Tax profiles aren’t quite as individualized and unique as fingerprints or snowflakes, but the variety of households, income levels, state and local tax rates, and job markets in the U.S. leads to confusion when laws like the recent tax reform bill are passed.
Two tax-code changes impacting real estate markets—and investors—are (1) the decreased MID (mortgage interest deduction) and (2) the SALT (state and local tax) deduction cap. How much depends on where your investments are located, and HouseCanary did the math.
1. Mortgage Deduction: Not A Big Deal—Except Where It Is
The new tax law is decreasing the amount of mortgage interest that a household can deduct on its annual taxes. The new limit on MIDs dropped to $750,000 from $1 million, and this limit also applies to second homes.
Because buyers won’t be able to deduct at least part of the mortgage interest paid on a new home, this lowers the affordability of homes between $750,000 and $1 million. In most markets, homes in that price range are luxury properties, representing some of the highest-priced real estate in the area.
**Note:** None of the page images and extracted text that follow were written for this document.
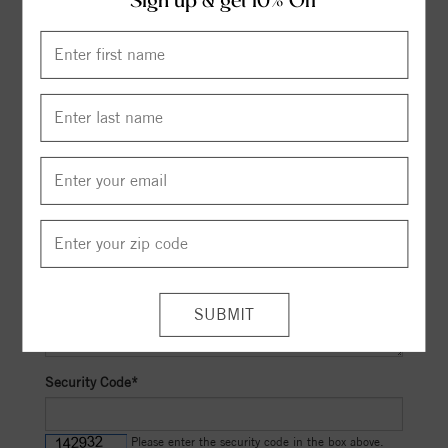
Sign up & get 10% Off
Select Cut Grade*
to
Select Clarity*
to
Maximum Budget
Other Preferences
Security Code*
Please enter the security code in the box above.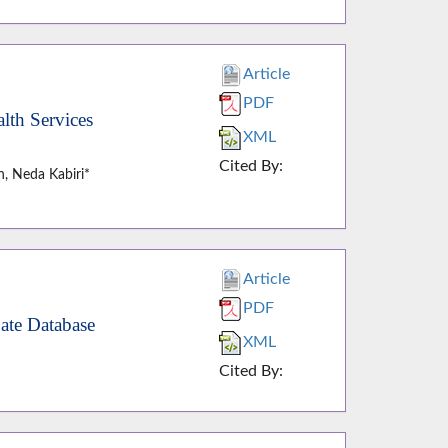
Article
PDF
lth Services
XML
Cited By:
, Neda Kabiri*
Article
PDF
ate Database
XML
Cited By: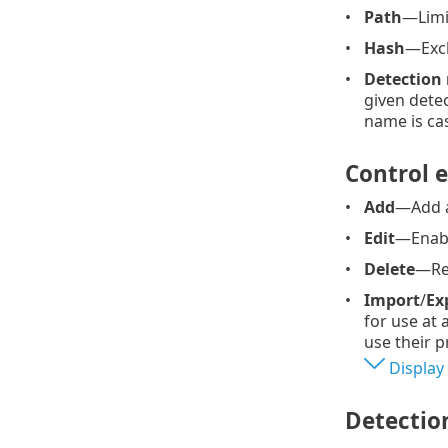
Path
—Limit
Hash
—Excl
Detection
given detec
name is cas
Control 
Add
—Add a
Edit
—Enable
Delete
—Rem
Import
/
Ex
for use at
use their p
Display
Detectio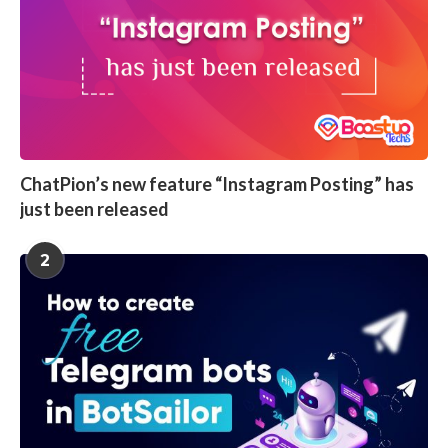
ChatPion’s new feature “Instagram Posting” has
just been released
2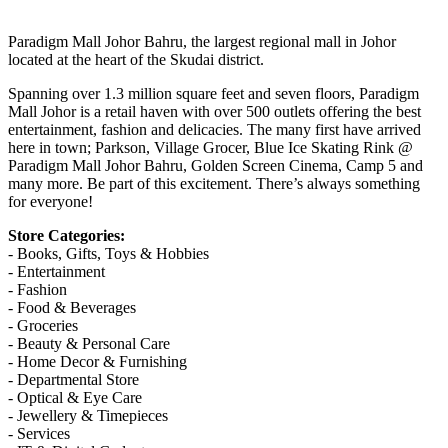
Paradigm Mall Johor Bahru, the largest regional mall in Johor
located at the heart of the Skudai district.
Spanning over 1.3 million square feet and seven floors, Paradigm
Mall Johor is a retail haven with over 500 outlets offering the best
entertainment, fashion and delicacies. The many first have arrived
here in town; Parkson, Village Grocer, Blue Ice Skating Rink @
Paradigm Mall Johor Bahru, Golden Screen Cinema, Camp 5 and
many more. Be part of this excitement. There’s always something
for everyone!
Store Categories:
- Books, Gifts, Toys & Hobbies
- Entertainment
- Fashion
- Food & Beverages
- Groceries
- Beauty & Personal Care
- Home Decor & Furnishing
- Departmental Store
- Optical & Eye Care
- Jewellery & Timepieces
- Services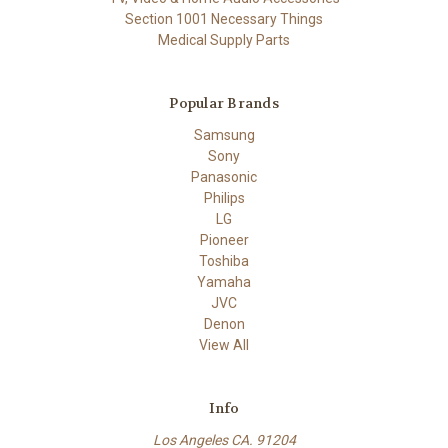
Section 1001 Necessary Things
Medical Supply Parts
Popular Brands
Samsung
Sony
Panasonic
Philips
LG
Pioneer
Toshiba
Yamaha
JVC
Denon
View All
Info
Los Angeles CA. 91204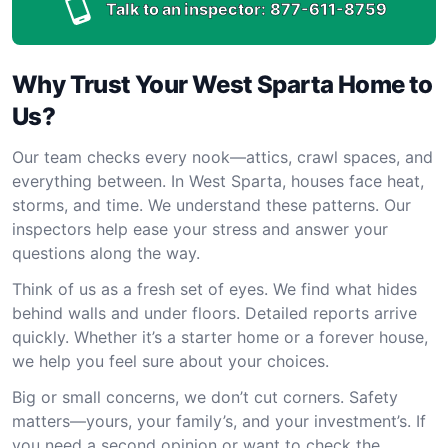
Talk to an inspector:
877-611-8759
Why Trust Your West Sparta Home to
Us?
Our team checks every nook—attics, crawl spaces, and
everything between. In West Sparta, houses face heat,
storms, and time. We understand these patterns. Our
inspectors help ease your stress and answer your
questions along the way.
Think of us as a fresh set of eyes. We find what hides
behind walls and under floors. Detailed reports arrive
quickly. Whether it’s a starter home or a forever house,
we help you feel sure about your choices.
Big or small concerns, we don’t cut corners. Safety
matters—yours, your family’s, and your investment’s. If
you need a second opinion or want to check the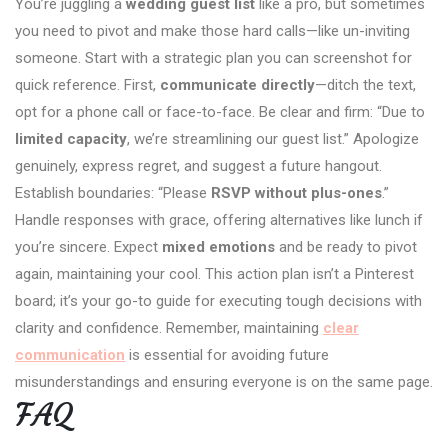
You’re juggling a
wedding guest list
like a pro, but sometimes
you need to pivot and make those hard calls—like un-inviting
someone. Start with a strategic plan you can screenshot for
quick reference. First,
communicate directly
—ditch the text,
opt for a phone call or face-to-face. Be clear and firm: “Due to
limited capacity
, we’re streamlining our guest list.” Apologize
genuinely, express regret, and suggest a future hangout.
Establish boundaries: “Please
RSVP without plus-ones
.”
Handle responses with grace, offering alternatives like lunch if
you’re sincere. Expect
mixed emotions
and be ready to pivot
again, maintaining your cool. This action plan isn’t a Pinterest
board; it’s your go-to guide for executing tough decisions with
clarity and confidence. Remember, maintaining
clear
communication
is essential for avoiding future
misunderstandings and ensuring everyone is on the same page.
FAQ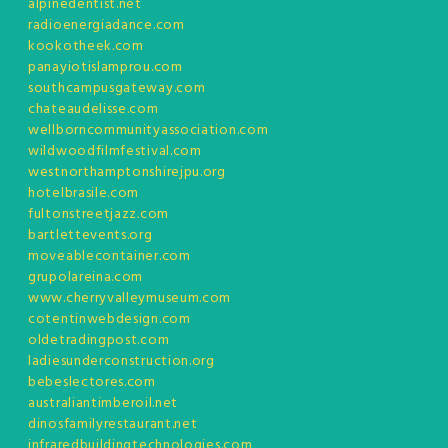
alpinedentist.net
radioenergiadance.com
kookotheek.com
panayiotislamprou.com
southcampusgateway.com
chateaudelisse.com
wellborncommunityassociation.com
wildwoodfilmfestival.com
westnorthamptonshirejpu.org
hotelbrasile.com
fultonstreetjazz.com
bartlettevents.org
moveablecontainer.com
grupolareina.com
www.cherryvalleymuseum.com
cotentinwebdesign.com
oldetradingpost.com
ladiesunderconstruction.org
bebeslectores.com
australiantimberoil.net
dinosfamilyrestaurant.net
infraredbuildingtechnologies.com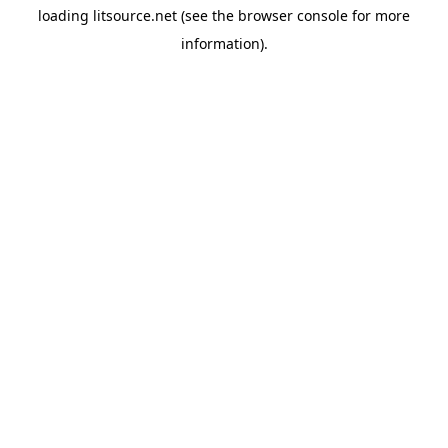
loading
litsource.net
(see the
browser console
for more
information).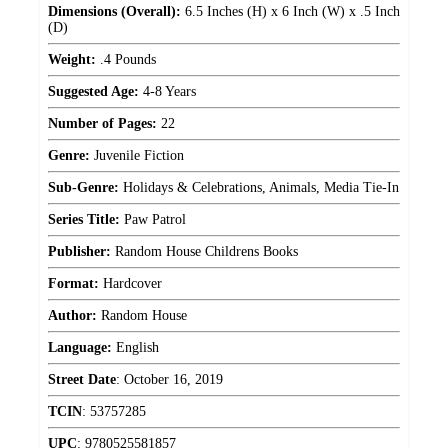
Dimensions (Overall):
6.5 Inches (H) x 6 Inch (W) x .5 Inch
(D)
Weight:
.4 Pounds
Suggested Age:
4-8 Years
Number of Pages:
22
Genre:
Juvenile Fiction
Sub-Genre:
Holidays & Celebrations, Animals, Media Tie-In
Series Title:
Paw Patrol
Publisher:
Random House Childrens Books
Format:
Hardcover
Author:
Random House
Language:
English
Street Date
:
October 16, 2019
TCIN
:
53757285
UPC
:
9780525581857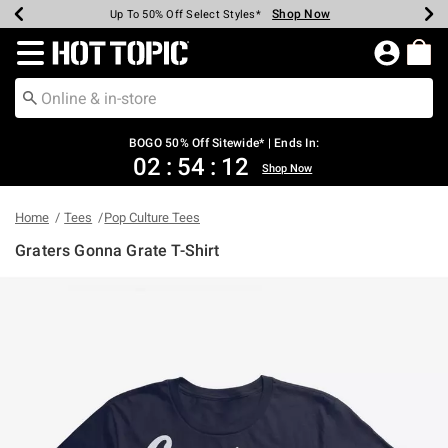
Shop Now
Shop Now
Shop Now
Shop Now
Shop Now
Shop Now
Earn Hot Cash Every $40 Spent*
Up To 50% Off Select Styles*
Up To 40% Off Backpacks*
Up To 60% Off Clearance*
Free Shipping Over $75*
Free Pickup In-Store*
Redirect to Hot Topic Home Page
BOGO 50% Off Sitewide* | Ends In:
02
:
54
:
11
Shop Now
Home
Tees
Pop Culture Tees
Graters Gonna Grate T-Shirt
5 out of 5 Customer Rating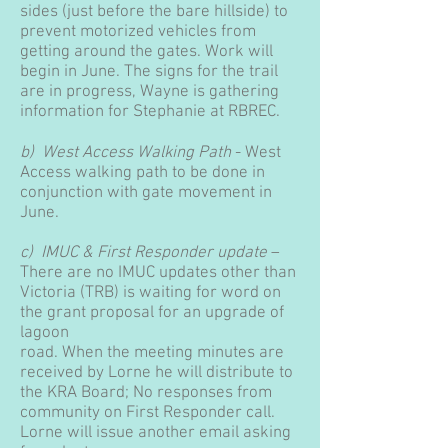
sides (just before the bare hillside) to
prevent motorized vehicles from
getting around the gates. Work will
begin in June. The signs for the trail
are in progress, Wayne is gathering
information for Stephanie at RBREC.
b) West Access Walking Path
- West
Access walking path to be done in
conjunction with gate movement in
June.
c) IMUC & First Responder update
–
There are no IMUC updates other than
Victoria (TRB) is waiting for word on
the grant proposal for an upgrade of
lagoon
road. When the meeting minutes are
received by Lorne he will distribute to
the KRA Board; No responses from
community on First Responder call.
Lorne will issue another email asking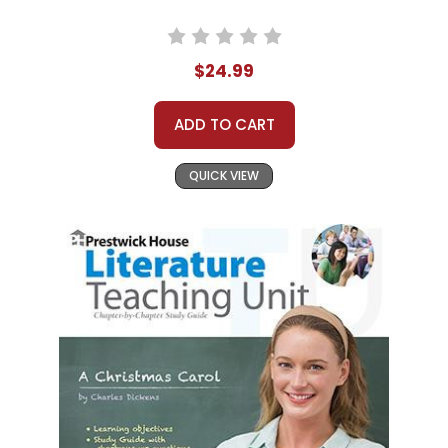
$24.99
ADD TO CART
QUICK VIEW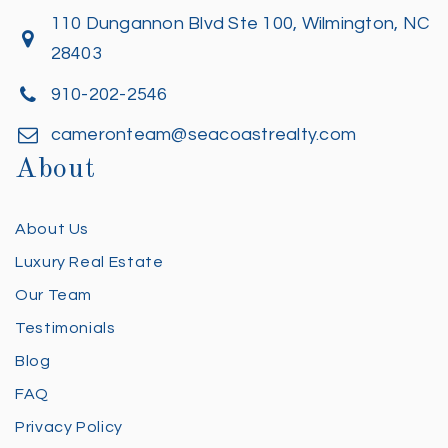
110 Dungannon Blvd Ste 100, Wilmington, NC
28403
910-202-2546
cameronteam@seacoastrealty.com
About
About Us
Luxury Real Estate
Our Team
Testimonials
Blog
FAQ
Privacy Policy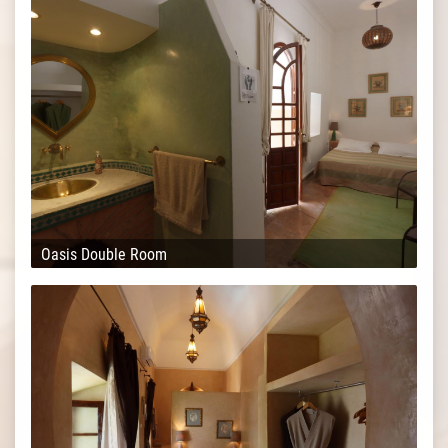
Oasis Double Room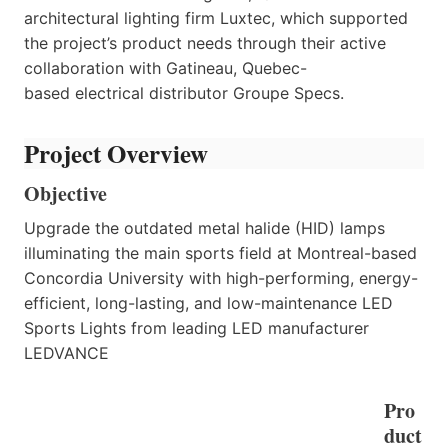
architectural lighting firm Luxtec, which supported
the project’s product needs through their active
collaboration with Gatineau, Quebec-
based electrical distributor Groupe Specs.
Project Overview
Objective
Upgrade the outdated metal halide (HID) lamps
illuminating the main sports field at Montreal-based
Concordia University with high-performing, energy-
efficient, long-lasting, and low-maintenance LED
Sports Lights from leading LED manufacturer
LEDVANCE
Pro
duct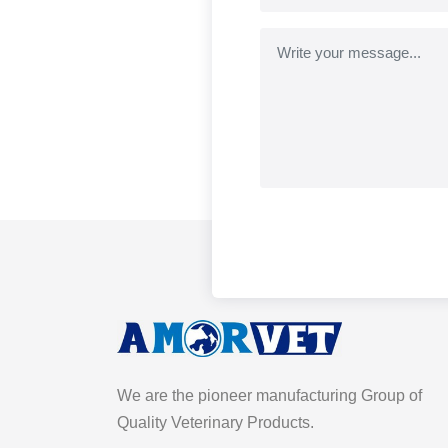
We are the pioneer manufacturing Group of
Quality Veterinary Products.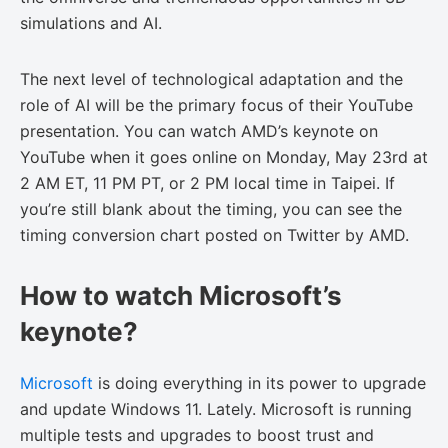
simulations and AI.
The next level of technological adaptation and the
role of AI will be the primary focus of their YouTube
presentation. You can watch AMD’s keynote on
YouTube when it goes online on Monday, May 23rd at
2 AM ET, 11 PM PT, or 2 PM local time in Taipei. If
you’re still blank about the timing, you can see the
timing conversion chart posted on Twitter by AMD.
How to watch Microsoft’s
keynote?
Microsoft
is doing everything in its power to upgrade
and update Windows 11. Lately. Microsoft is running
multiple tests and upgrades to boost trust and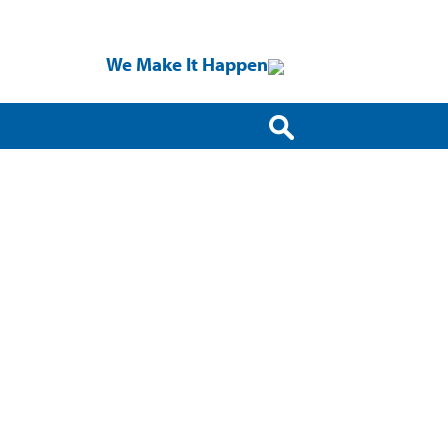
We Make It Happen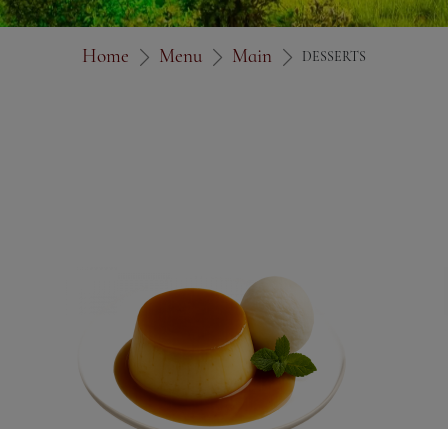
Home
Menu
Main
DESSERTS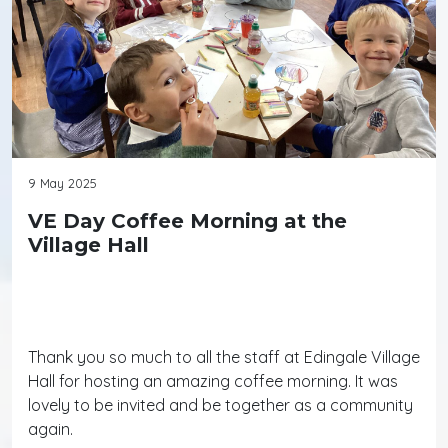
9 May 2025
VE Day Coffee Morning at the
Village Hall
Thank you so much to all the staff at Edingale Village
Hall for hosting an amazing coffee morning. It was
lovely to be invited and be together as a community
again.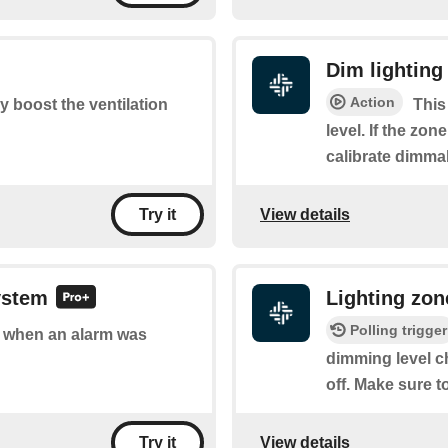
Dim lighting
Action
ly boost the ventilation
This
level. If the zone
calibrate dimmab
View details
Try it
ystem
Lighting zo
Polling trigger
of when an alarm was
dimming level c
off. Make sure t
View details
Try it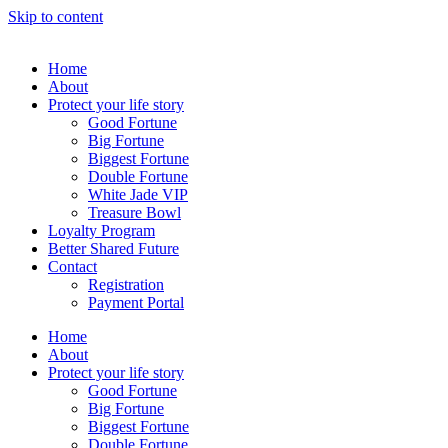
Skip to content
Home
About
Protect your life story
Good Fortune
Big Fortune
Biggest Fortune
Double Fortune
White Jade VIP
Treasure Bowl
Loyalty Program
Better Shared Future
Contact
Registration
Payment Portal
Home
About
Protect your life story
Good Fortune
Big Fortune
Biggest Fortune
Double Fortune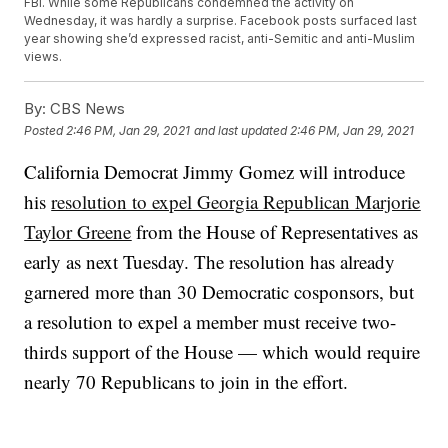
FBI. While some Republicans condemned the activity on
Wednesday, it was hardly a surprise. Facebook posts surfaced last
year showing she’d expressed racist, anti-Semitic and anti-Muslim
views.
By:
CBS News
Posted
2:46 PM, Jan 29, 2021
and last updated
2:46 PM, Jan 29, 2021
California Democrat Jimmy Gomez will introduce
his
resolution to expel Georgia Republican Marjorie
Taylor Greene
from the House of Representatives as
early as next Tuesday. The resolution has already
garnered more than 30 Democratic cosponsors, but
a resolution to expel a member must receive two-
thirds support of the House — which would require
nearly 70 Republicans to join in the effort.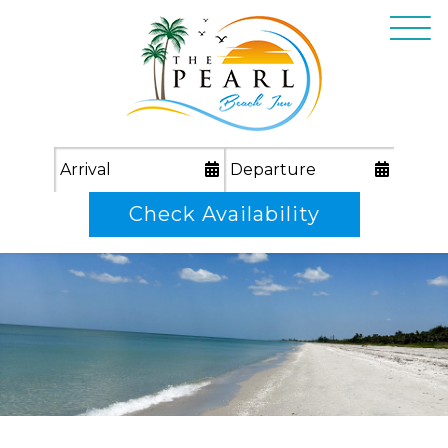
Check Availability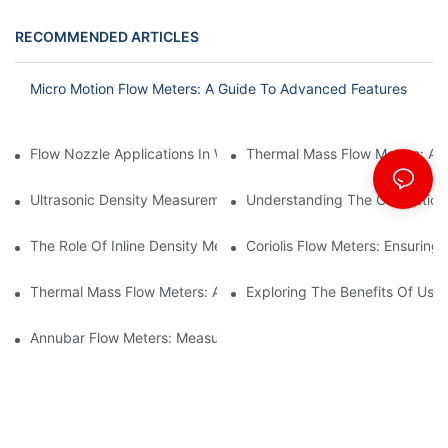
RECOMMENDED ARTICLES
Micro Motion Flow Meters: A Guide To Advanced Features
Flow Nozzle Applications In Water Treatment Facilities
Thermal Mass Flow Meters: A
Ultrasonic Density Measurement: Techniques And Benefits
Understanding The Calibration
The Role Of Inline Density Meters In Oil Refining Processes
Coriolis Flow Meters: Ensuring 
Thermal Mass Flow Meters: Applications In Chemical Engineerin
Exploring The Benefits Of Usin
Annubar Flow Meters: Measuring Flow In Challenging Conditions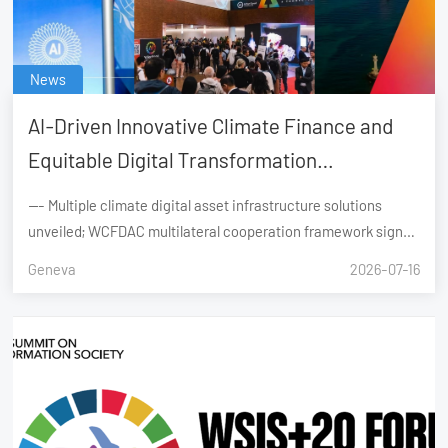
News
AI-Driven Innovative Climate Finance and
Equitable Digital Transformation
Successfully Convened During the United
--- Multiple climate digital asset infrastructure solutions
Nations AI for Good Global Summit, Geneva
unveiled; WCFDAC multilateral cooperation framework signed
Geneva, Switzerland – 6–7 July 2026
Geneva
2026-07-16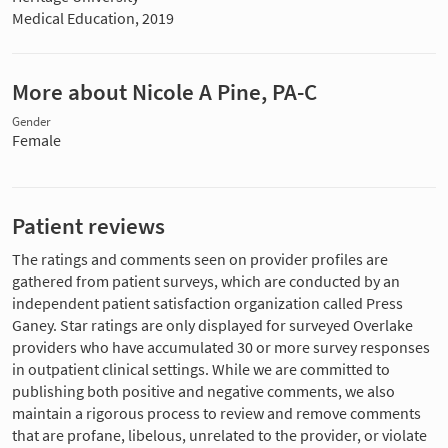
Medical Education, 2019
More about Nicole A Pine, PA-C
Gender
Female
Patient reviews
The ratings and comments seen on provider profiles are
gathered from patient surveys, which are conducted by an
independent patient satisfaction organization called Press
Ganey. Star ratings are only displayed for surveyed Overlake
providers who have accumulated 30 or more survey responses
in outpatient clinical settings. While we are committed to
publishing both positive and negative comments, we also
maintain a rigorous process to review and remove comments
that are profane, libelous, unrelated to the provider, or violate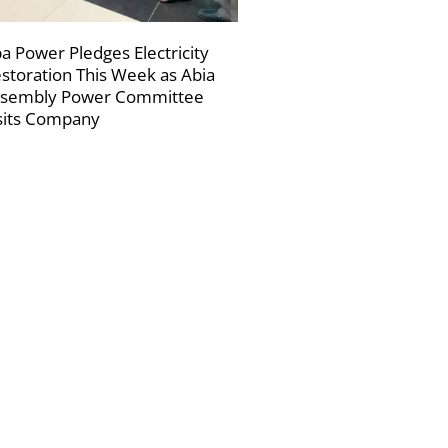
a Power Pledges Electricity
storation This Week as Abia
sembly Power Committee
sits Company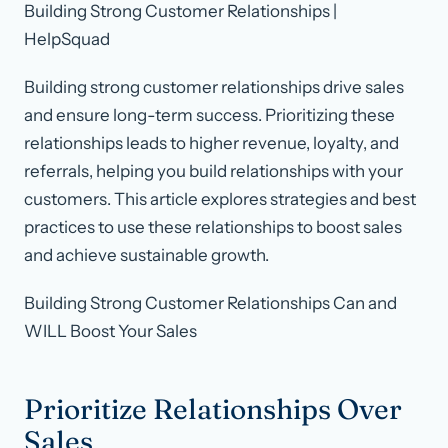
Building Strong Customer Relationships |
HelpSquad
Building strong customer relationships drive sales
and ensure long-term success. Prioritizing these
relationships leads to higher revenue, loyalty, and
referrals, helping you build relationships with your
customers. This article explores strategies and best
practices to use these relationships to boost sales
and achieve sustainable growth.
Building Strong Customer Relationships Can and
WILL Boost Your Sales
Prioritize Relationships Over
Sales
Related: The Dark Side of the New Tax Reform Act for Multifamily Investors
In other markets, however, that price range is considered average. In recent HouseCanary research, we found 10 MSAs in particular that together represent 82 percent of the lost MID benefit, and all of them are already struggling with affordability issues; four of them are in California.
2. Hold the SALT
Another potential impact to homeownership from the tax bill involves SALT taxes, which include property tax. The bill has capped SALT tax deductions at $10,000 across the board—but SALT varies from state to state and within states, so some citizens are paying more in SALT and some are paying much less, depending on where they live.
Some homeowners in states with high SALT rates and rising home values may find that they can’t afford to own a home at all anymore without the deductions.
For most taxpayers in most counties, the SALT cap isn’t a big deal, but 66 of the 3,134 counties in the country can expect to see some fallout from the SALT cap because of relatively high SALT rates.